* **What to work on**: In the listing below, the lines starting with the line with "Cette collaboration illustre le rayonnement" and going on through the line with "Zum Newslet" are to be reproduced exactly, and only those.

* **Material for this task**:

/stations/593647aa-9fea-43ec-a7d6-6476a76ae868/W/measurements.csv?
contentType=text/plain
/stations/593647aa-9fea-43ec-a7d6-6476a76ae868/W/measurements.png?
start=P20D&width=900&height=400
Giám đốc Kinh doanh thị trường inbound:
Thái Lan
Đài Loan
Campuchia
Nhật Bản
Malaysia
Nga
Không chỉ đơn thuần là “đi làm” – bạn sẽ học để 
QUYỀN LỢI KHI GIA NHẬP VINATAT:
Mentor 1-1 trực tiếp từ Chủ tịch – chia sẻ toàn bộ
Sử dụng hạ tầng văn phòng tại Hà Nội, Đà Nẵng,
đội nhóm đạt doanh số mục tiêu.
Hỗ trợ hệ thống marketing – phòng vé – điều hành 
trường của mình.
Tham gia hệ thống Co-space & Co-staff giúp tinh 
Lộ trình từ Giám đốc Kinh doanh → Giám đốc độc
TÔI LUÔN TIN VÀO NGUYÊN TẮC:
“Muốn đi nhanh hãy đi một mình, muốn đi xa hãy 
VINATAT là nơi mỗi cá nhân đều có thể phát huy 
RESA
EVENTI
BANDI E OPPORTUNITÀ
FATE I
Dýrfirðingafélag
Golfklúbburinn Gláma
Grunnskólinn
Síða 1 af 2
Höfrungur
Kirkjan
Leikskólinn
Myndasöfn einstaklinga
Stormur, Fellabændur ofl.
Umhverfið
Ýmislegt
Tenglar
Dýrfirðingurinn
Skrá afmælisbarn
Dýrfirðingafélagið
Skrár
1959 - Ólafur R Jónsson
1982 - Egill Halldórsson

---

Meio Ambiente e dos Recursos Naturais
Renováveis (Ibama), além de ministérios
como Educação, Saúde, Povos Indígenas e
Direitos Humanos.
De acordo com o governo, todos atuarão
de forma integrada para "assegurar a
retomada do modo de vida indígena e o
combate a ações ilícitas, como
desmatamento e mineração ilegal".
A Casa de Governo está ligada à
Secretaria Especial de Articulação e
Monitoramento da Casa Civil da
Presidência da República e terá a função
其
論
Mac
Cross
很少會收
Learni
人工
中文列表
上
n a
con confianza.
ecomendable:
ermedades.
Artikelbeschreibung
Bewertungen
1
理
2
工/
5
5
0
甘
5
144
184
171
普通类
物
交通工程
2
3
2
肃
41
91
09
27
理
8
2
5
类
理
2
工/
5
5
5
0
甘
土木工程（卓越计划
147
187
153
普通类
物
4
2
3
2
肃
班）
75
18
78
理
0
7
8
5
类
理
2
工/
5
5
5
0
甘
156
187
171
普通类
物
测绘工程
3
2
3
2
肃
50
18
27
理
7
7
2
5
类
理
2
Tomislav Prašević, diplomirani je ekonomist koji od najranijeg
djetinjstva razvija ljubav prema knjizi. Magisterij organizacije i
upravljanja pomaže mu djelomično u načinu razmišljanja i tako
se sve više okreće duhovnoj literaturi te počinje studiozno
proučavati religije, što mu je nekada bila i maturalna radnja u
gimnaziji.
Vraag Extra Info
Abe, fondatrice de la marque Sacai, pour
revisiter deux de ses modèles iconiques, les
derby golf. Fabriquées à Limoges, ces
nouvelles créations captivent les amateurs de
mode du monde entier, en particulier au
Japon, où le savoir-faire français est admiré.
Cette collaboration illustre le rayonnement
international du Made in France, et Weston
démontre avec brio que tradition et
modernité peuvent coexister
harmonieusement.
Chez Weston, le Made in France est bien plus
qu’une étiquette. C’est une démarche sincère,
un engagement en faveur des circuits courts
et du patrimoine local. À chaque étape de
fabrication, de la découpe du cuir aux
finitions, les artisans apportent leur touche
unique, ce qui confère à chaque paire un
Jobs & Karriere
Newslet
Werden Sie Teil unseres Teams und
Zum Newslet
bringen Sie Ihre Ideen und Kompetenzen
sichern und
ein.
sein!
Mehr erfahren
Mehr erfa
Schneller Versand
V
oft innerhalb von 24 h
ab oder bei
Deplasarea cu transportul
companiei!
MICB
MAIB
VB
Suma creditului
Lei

* **Response to the exercise**:
Cette collaboration illustre le rayonnement
international du Made in France, et Weston
démontre avec brio que tradition et
modernité peuvent coexister
harmonieusement.
Chez Weston, le Made in France est bien plus
qu’une étiquette. C’est une démarche sincère,
un engagement en faveur des circuits courts
et du patrimoine local. À chaque étape de
fabrication, de la découpe du cuir aux
finitions, les artisans apportent leur touche
unique, ce qui confère à chaque paire un
Jobs & Karriere
Newslet
Werden Sie Teil unseres Teams und
Zum Newslet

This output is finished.